Lorimer expects a slight increase in costs as the year-end approaches due to Christmas orders, which typically concentrate between August and October. This seasonal demand for container ships and ocean freight raises costs. Bulk carriers and oil tankers, on the other hand, calculate costs based on daily usage rates. Although their freight costs also surged significantly during the pandemic, the increase was not as dramatic as that of container ships.

Prices are anticipated to return to lower levels in the coming years. Lorimer predicts that the influx of new ships will continue to put pressure on freight costs. However, as the global economy shows positive signs, a growth trend is expected in 2024. Therefore, costs are forecasted to stabilize at levels similar to those before the pandemic, ranging from USD 1,500 to USD 3,000. However, this expectation only covers the next two or three years, as long-term projections are uncertain.

Challenges and opportunities arise with the introduction of larger ships into shipowners’ fleets. These vessels, which can transport over 20,000 TEUs (twenty-foot equivalent units), surpass the capacity of the smaller ships currently in operation in Brazil. However, the depth of Brazilian ports does not yet accommodate these larger vessels, posing challenges for shipowners, particularly in terms of freight costs.

Ignácio explains that goods imported from the East to Brazil are initially transported in large container ships from Asian ports, which then transfer the cargo to smaller ships at European ports before reaching the South American coast. The difficulty and additional time required for this transportation process result in an extra fee, contributing to increased freight costs in Brazil.
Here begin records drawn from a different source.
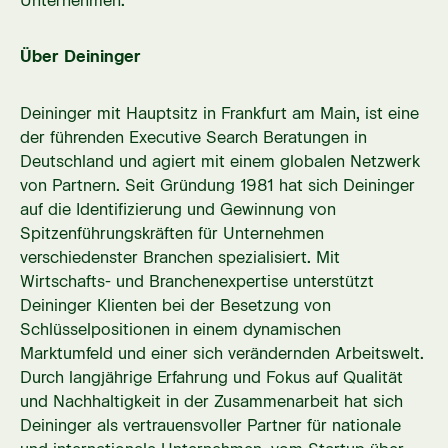
Unternehmen.
Über Deininger
Deininger mit Hauptsitz in Frankfurt am Main, ist eine
der führenden Executive Search Beratungen in
Deutschland und agiert mit einem globalen Netzwerk
von Partnern. Seit Gründung 1981 hat sich Deininger
auf die Identifizierung und Gewinnung von
Spitzenführungskräften für Unternehmen
verschiedenster Branchen spezialisiert. Mit
Wirtschafts- und Branchenexpertise unterstützt
Deininger Klienten bei der Besetzung von
Schlüsselpositionen in einem dynamischen
Marktumfeld und einer sich verändernden Arbeitswelt.
Durch langjährige Erfahrung und Fokus auf Qualität
und Nachhaltigkeit in der Zusammenarbeit hat sich
Deininger als vertrauensvoller Partner für nationale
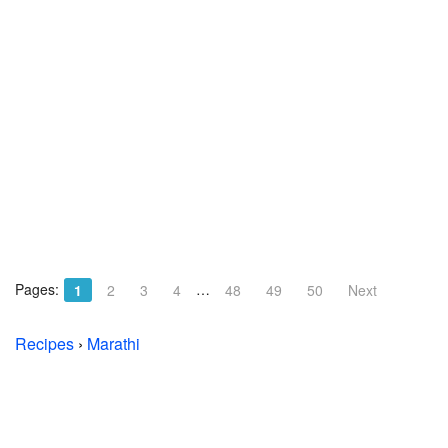
Pages:
…
1
2
3
4
48
49
50
Next
Recipes
›
Marathi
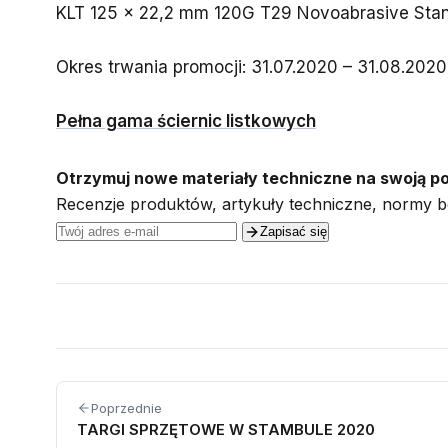
KLT 125 x 22,2 mm 120G T29 Novoabrasive Sta
Okres trwania promocji: 31.07.2020 – 31.08.2020
Pełna gama ściernic listkowych
Otrzymuj nowe materiały techniczne na swoją p
Recenzje produktów, artykuły techniczne, normy be
Zapisać się
Poprzednie
TARGI SPRZĘTOWE W STAMBULE 2020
Mello from PUC-SP also highlights that a smaller infrastructure becomes more costly. Insufficient throughput leading to bottlenecks and subsequent overcharges, high port costs, increased labor costs, lack of technological intelligence, and storage limitations are all factors that drive up shipping costs.
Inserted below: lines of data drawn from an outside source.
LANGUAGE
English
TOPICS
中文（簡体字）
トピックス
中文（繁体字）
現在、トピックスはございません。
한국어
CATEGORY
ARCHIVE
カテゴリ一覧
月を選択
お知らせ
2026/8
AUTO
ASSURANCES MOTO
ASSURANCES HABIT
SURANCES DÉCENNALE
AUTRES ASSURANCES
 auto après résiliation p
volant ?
Barreto believes that the establishment of regional mini-hubs from North to South Brazil is the most likely solution to address the current limitations compared to leading ports worldwide. He envisions the Northeast and South ports being able to dock and handle around 1 to 2 million TEUs, while Santos remains the primary port. Barreto explains that environmental legislation no longer permits 8,000-TEU ships due to their high emissions. Although 12,000-TEU ships are desirable, they cannot currently dock in Santos.
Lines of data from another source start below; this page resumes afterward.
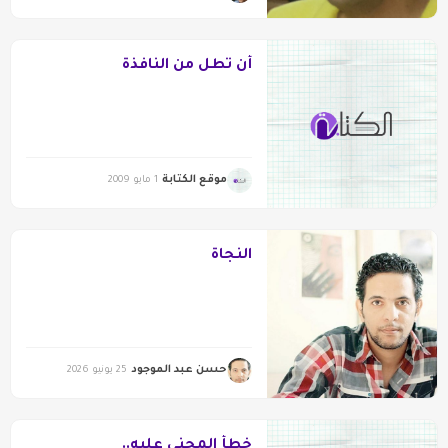
أن تطل من النافذة
موقع الكتابة
1 مايو 2009
النجاة
حسن عبد الموجود
25 يونيو 2026
خطأ المجنى عليه..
Regarding shipping routes to Arab countries, Brazil has direct routes for bulk carriers, particularly for goods originating from Brazil, as well as for oil tankers from the Middle East. According to Datamar data, Brazil’s exports to the Middle East and North Africa decreased by 8.1% year-to-date through February. The main products exported via ports were meats, followed by timber, cotton, coffee, tea, mate, spices, vegetable products, tobacco, and paper. The top importers from the region were the United Arab Emirates, Saudi Arabia, Turkey, Egypt, Iraq, Israel, and Jordan.

Conversely, Brazil mainly imported plastics, glass, textiles, fertilizers, and inorganic chemicals. Imports from the region increased by 13.2% year-to-date through February. The leading exporters to Brazil were Turkey, Saudi Arabia, Egypt, Israel, the UAE, Morocco, and Oman.